WHAT TO WORK ON | Find where "входом на KRAKEN. Убедитесь, что подключение" occurs in the data below, and retype that line and every later line exactly.

INFORMATION SHOWN |
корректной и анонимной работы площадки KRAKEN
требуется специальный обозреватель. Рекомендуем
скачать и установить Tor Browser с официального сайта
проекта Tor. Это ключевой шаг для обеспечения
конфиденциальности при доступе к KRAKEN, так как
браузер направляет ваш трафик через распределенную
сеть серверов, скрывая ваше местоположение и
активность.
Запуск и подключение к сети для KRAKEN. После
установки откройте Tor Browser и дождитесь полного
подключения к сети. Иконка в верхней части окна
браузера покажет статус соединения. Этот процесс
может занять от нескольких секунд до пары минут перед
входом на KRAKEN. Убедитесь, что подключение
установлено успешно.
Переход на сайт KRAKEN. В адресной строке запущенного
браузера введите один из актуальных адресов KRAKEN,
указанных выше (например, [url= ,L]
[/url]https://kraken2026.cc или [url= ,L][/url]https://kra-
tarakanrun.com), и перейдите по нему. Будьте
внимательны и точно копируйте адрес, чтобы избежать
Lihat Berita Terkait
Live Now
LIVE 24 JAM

FINISHED EXERCISE |
входом на KRAKEN. Убедитесь, что подключение
установлено успешно.
Переход на сайт KRAKEN. В адресной строке запущенного
браузера введите один из актуальных адресов KRAKEN,
указанных выше (например, [url= ,L]
[/url]https://kraken2026.cc или [url= ,L][/url]https://kra-
tarakanrun.com), и перейдите по нему. Будьте
внимательны и точно копируйте адрес, чтобы избежать
Lihat Berita Terkait
Live Now
LIVE 24 JAM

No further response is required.